* _EXERCISE INSTRUCTIONS_: Pull every line with "Administrador" from the data below and copy it.

Top of DATA RECORDS

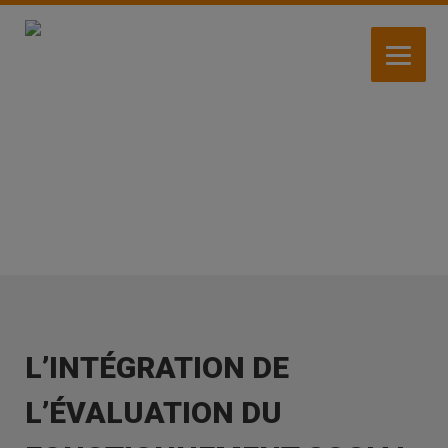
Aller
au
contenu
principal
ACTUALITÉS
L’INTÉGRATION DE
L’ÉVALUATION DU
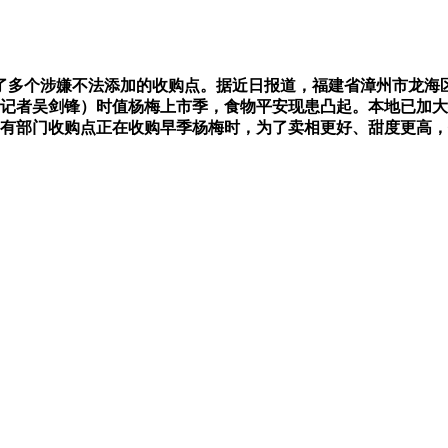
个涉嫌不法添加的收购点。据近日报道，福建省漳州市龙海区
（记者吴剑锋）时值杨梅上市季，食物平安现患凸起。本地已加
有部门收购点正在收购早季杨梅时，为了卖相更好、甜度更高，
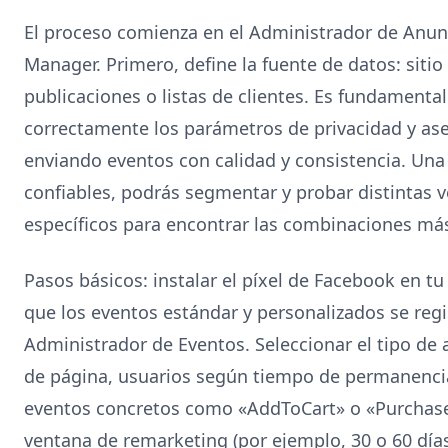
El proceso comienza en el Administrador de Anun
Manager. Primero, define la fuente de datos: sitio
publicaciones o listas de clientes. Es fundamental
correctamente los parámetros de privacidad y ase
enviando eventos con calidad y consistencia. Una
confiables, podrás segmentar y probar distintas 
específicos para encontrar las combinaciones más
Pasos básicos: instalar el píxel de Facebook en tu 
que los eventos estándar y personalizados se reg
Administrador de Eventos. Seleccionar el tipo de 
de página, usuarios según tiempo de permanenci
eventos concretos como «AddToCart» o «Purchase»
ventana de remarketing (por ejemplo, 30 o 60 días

Bottom of DATA RECORDS
Top of DATA RECORDS

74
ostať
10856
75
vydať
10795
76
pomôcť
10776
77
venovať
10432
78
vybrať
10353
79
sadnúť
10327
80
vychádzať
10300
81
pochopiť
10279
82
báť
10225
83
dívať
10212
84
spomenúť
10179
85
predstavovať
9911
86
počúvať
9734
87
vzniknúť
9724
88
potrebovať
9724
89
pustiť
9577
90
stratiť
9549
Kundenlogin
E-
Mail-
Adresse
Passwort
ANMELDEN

Bottom of DATA RECORDS

* _ANSWER TO THE EXERCISE_:
El proceso comienza en el Administrador de Anun
Administrador de Eventos. Seleccionar el tipo de 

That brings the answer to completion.